Williams and I, the doctor, the navy commander, the two cattle dealers and the Church of Scotland minister, who formed a fishing party at the Lochboisdale Hotel, reckoned any run would be worth waiting for. The fish, we'd been told, moved from the Atlantic into a handful of small shallow lochs. There they rested in the lochs until the fall. All those weeks they watched flies, a thousand Goat's Toes, swim past their noses until they became the most sophisticated fish in Scotland. You couldn't approach them on salmon tackle. You needed a No. 6 line, size 10 or even size 12 flies and a 3X leader. They were well-rested fish, too, not like spring salmon that had just fought their way up 50 miles of river. On what was virtually trout tackle they were a formidable angling prospect. For a try at them, through the best part of a bad week, we had put up with the rigors of both the Clan MacDonald and the island of South Uist.
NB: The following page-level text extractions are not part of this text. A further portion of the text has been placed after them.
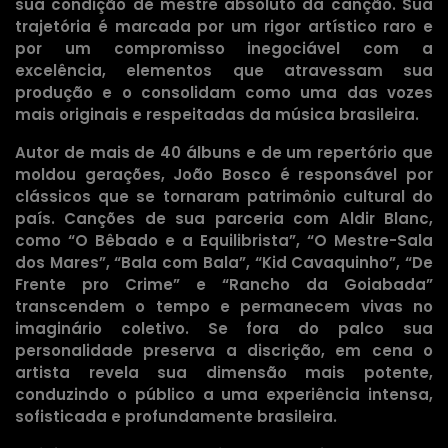
sua condição de mestre absoluto da canção. Sua
trajetória é marcada por um rigor artístico raro e
por um compromisso inegociável com a
excelência, elementos que atravessam sua
produção e o consolidam como uma das vozes
mais originais e respeitadas da música brasileira.
Autor de mais de 40 álbuns e de um repertório que
moldou gerações, João Bosco é responsável por
clássicos que se tornaram patrimônio cultural do
país. Canções de sua parceria com Aldir Blanc,
como “O Bêbado e a Equilibrista”, “O Mestre-Sala
dos Mares”, “Bala com Bala”, “Kid Cavaquinho”, “De
Frente pro Crime” e “Rancho da Goiabada”
transcendem o tempo e permanecem vivas no
imaginário coletivo. Se fora do palco sua
personalidade preserva a discrição, em cena o
artista revela sua dimensão mais potente,
conduzindo o público a uma experiência intensa,
sofisticada e profundamente brasileira.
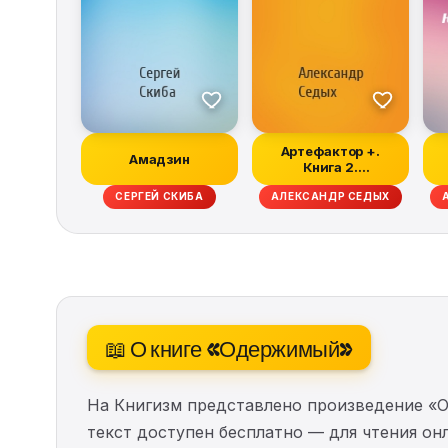
Артефактор +.
Амадзин
Книга 2.
Возвращение
СЕРГЕЙ СКИБА
АЛЕКСАНДР СЕДЫХ
блудного импера...
📖 О книге «Одержимый»
На Книгизм представлено произведение «
текст доступен бесплатно — для чтения онл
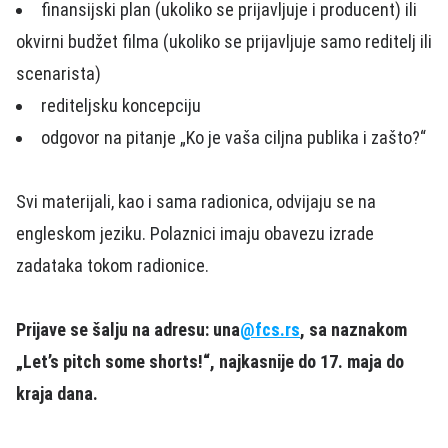
finansijski plan (ukoliko se prijavljuje i producent) ili
okvirni budžet filma (ukoliko se prijavljuje samo reditelj ili
scenarista)
rediteljsku koncepciju
odgovor na pitanje „Ko je vaša ciljna publika i zašto?“
Svi materijali, kao i sama radionica, odvijaju se na
engleskom jeziku. Polaznici imaju obavezu izrade
zadataka tokom radionice.
Prijave se šalju na adresu: una
@fcs.rs
, sa naznakom
„Let’s pitch some shorts!“, najkasnije do 17. maja do
kraja dana.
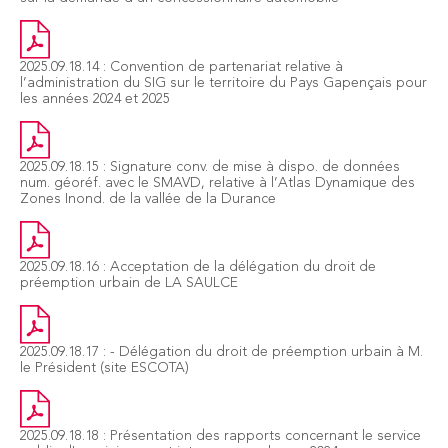
2025.09.18.14 : Convention de partenariat relative à
l’administration du SIG sur le territoire du Pays Gapençais pour
les années 2024 et 2025
2025.09.18.15 : Signature conv. de mise à dispo. de données
num. géoréf. avec le SMAVD, relative à l’Atlas Dynamique des
Zones Inond. de la vallée de la Durance
2025.09.18.16 : Acceptation de la délégation du droit de
préemption urbain de LA SAULCE
2025.09.18.17 : - Délégation du droit de préemption urbain à M.
le Président (site ESCOTA)
2025.09.18.18 : Présentation des rapports concernant le service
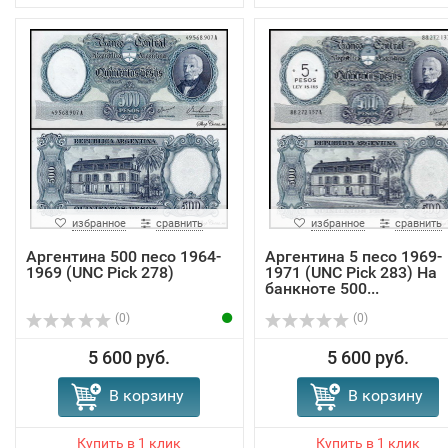
избранное
сравнить
избранное
сравнить
Аргентина 500 песо 1964-
Аргентина 5 песо 1969-
1969 (UNC Pick 278)
1971 (UNC Pick 283) На
банкноте 500...
(0)
(0)
5 600 руб.
5 600 руб.
В корзину
В корзину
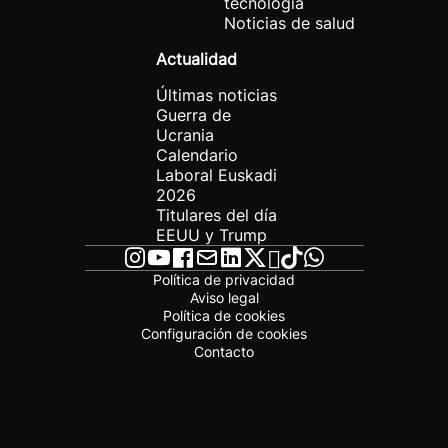
tecnología
Noticias de salud
Actualidad
Últimas noticias
Guerra de
Ucrania
Calendario
Laboral Euskadi
2026
Titulares del día
EEUU y Trump
Política de privacidad
Aviso legal
Política de cookies
Configuración de cookies
Contacto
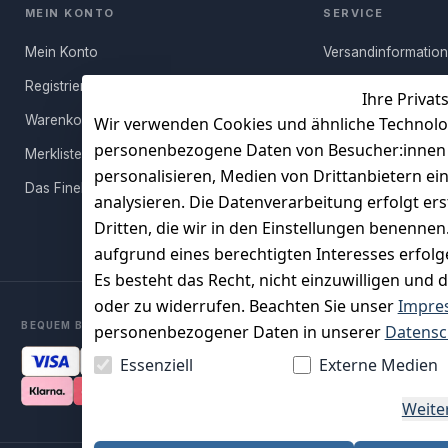
MEIN KONTO
SERVICE
Mein Konto
Versandinformatio
Registrieren
Häufige Fragen (FA
Ihre Privat
Warenkorb
Rücksendung
Wir verwenden Cookies und ähnliche Technolo
personenbezogene Daten von Besucher:innen un
Merkliste
Persönlicher Rückr
personalisieren, Medien von Drittanbietern ei
Das FineBuy-Magazin
Erfahrungen
analysieren. Die Datenverarbeitung erfolgt ers
Vertrag widerruf
Dritten, die wir in den Einstellungen benenne
aufgrund eines berechtigten Interesses erfol
Es besteht das Recht, nicht einzuwilligen und 
oder zu widerrufen. Beachten Sie unser
Impre
BEQUEM BEZAHLEN MIT
personenbezogener Daten in unserer
Datensc
Essenziell
Externe Medien
Weite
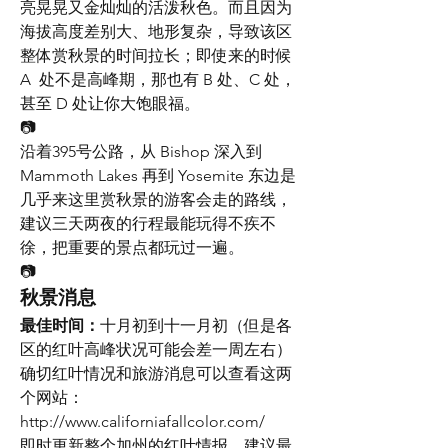
亮晃晃又金灿灿的活泼秋色。而且因为
海拔高度差别大、地形复杂，导致该区
整体赏秋景的时间拉长；即使来的时候 
A  处不是高峰期，那也有 B 处、C 处，
甚至 D 处让你大饱眼福。
📷
沿着395号公路，从 Bishop 深入到 
Mammoth Lakes 再到 Yosemite 东边是
几乎来这里赏秋景的游客会走的路线，
建议三天两夜的行程最能玩得不疾不
徐，把重要的景点都玩过一遍。
📷
秋景消息
最佳时间：
十月初到十一月初（但是各
区的红叶高峰状况可能会差一周左右）
确切红叶情况和旅游消息可以查看这两
个网站：
http://www.californiafallcolor.com/ 
即时更新整个加州的红叶情报，建议最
South Uist dangles, like some kind of green afterthought, almost at the end of the island chain of the Outer Hebrides. Northward, islands like Lewis and Harris have all the trappings of the romantic Highlands—mountains, eagles and heather. South Uist has bogland, one significant hill, some wet, defeated-looking sheep and the MacDonalds. The worst of it all, I reckoned, was Donal—and his obsession with the Goat's Toe. For four successive days Williams and I had flogged the entirely unresponsive waters of Lochs Roag and Fada, the School-house Loch and the Mill Loch. Nothing, and according to Donal it was simply because we lacked Goat's Toes. None of the guests had actually seen such a fly. The last had been cracked off or snagged under a stone weeks before we arrived, and we couldn't even tie one because Donal was vague about the dressing. ("A bit of red wool. A bit of peacock in it somewhere.") The game book in the hotel lobby indeed recorded that until the last one was lost around mid-August almost every fish that season had fallen to the mysterious killer. Since then catches had dwindled. In other parts of the world barroom chat revolves around money or sex. At Lochboisdale, we talked about the Goat's Toe. That was while we were still talking.
It didn't take us long to discover that the Goat's Toe was a crude alibi. The truth was that four of the lochs—Roag, Fada, Schoolhouse and Mill—had hardly produced a fish all season. Nearly all the salmon had come from Lochs Kildonan and Bharp. Theoretically this meant that during a week's fishing—i.e., six days, since it is illegal, because of some Sabbatarian hangover, to catch a Scottish salmon on a Sunday—you could expect four bad days and two good ones. Possibly. There were plenty of fish in Kildonan, but you needed precisely the correct weather—a moderate blow from the west or southwest. Anything else, and the fish wouldn't move. Anything stronger, and the sand from the bottom would be stirred up, making it too cloudy to fish. On the other hand, for rocky Loch Bharp, you needed a flailing westerly gale.